When no.of Instructions and clock cycle time are same, then  

$Speedup = \frac{\text{Old system CPI}}{\text{New system CPI}}$

 

Normal processor CPI = 1, without any pipeline hazards.

Given that, Program P has 30% branch instructions where each instruction will lead to 2 stall cycles.

 

Processor X1 has NO BPU, therefore CPI = $1+\overset{\text{branch instructions penalty}}{\overbrace{(0.30*2)}}$ = 1.60

Processor X2 has BPU, therefore CPI = $1 + \overset{\text{branch instructions penalty}}{\overbrace{(0.30* ({ \underset{\text{BPU correctly predicted}}{\underbrace{0.80* 0}} \;\;\;+ \underset{\text{BPU wrongly predicted}}{\underbrace{0.2*2}} }) )}} $ = 1.12

$Speedup = \frac{\text{1.60}}{\text{1.12}}=1.4285$
4 votes
4 votes

As the question contains percentage so let’s assume the total number of instructions = 100.

Total Number of Instruction = 100 (Let).

For X1 :

As 30% are branch instructions and branch instruction incurs 2 stalls. So these branch instruction will take 3 cycles.

Total number of clock for branch Instruction = 90 clocks.

Total number of clock for Non-branch Instruction = 70 clocks.

Total clocks for 100 instructions will be = 90 + 70 = 160 clocks.

As the processor is operating at 2GHz. So, 1 clock cycle will take 0.5 ns.

So, Total time required for 100 instructions = 160 * 0.5 ns = 80 ns.

Processor X1 will take 80 ns.

 

For X2 :

As for improvement in X1 we are provided with a Branch Prediction Unit(BPU) with accuracy of 80%.
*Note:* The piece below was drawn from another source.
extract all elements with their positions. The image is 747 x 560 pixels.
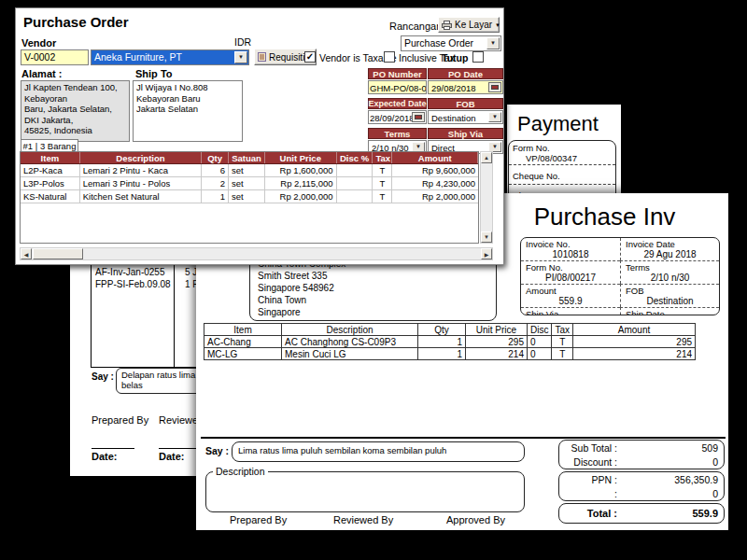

So, Out of 30 Branch Instruction, BPU will eliminate stalls for 80%. For rest 20% question is saying that :

“ there is neither any savings nor any additional stalls for wrong predictions”. So, for 20% of instructions

they will incur 2 stalls (means 3 clock) as it is.

So total number of clocks = 24 + 18 + 70 = 112 clocks.

As X2 is also operating at 2GHz. So, 1 clock cycle will take 0.5 ns.

So, Total time required for 100 instruction = 112 * 0.5 = 56 ns. 

Processor X2 will take 56 ns.

 

So, overall speed up = (Time Taken By X1) / (Time Taken By X2) = 80 / 56 = 1.42 (2 decimal places).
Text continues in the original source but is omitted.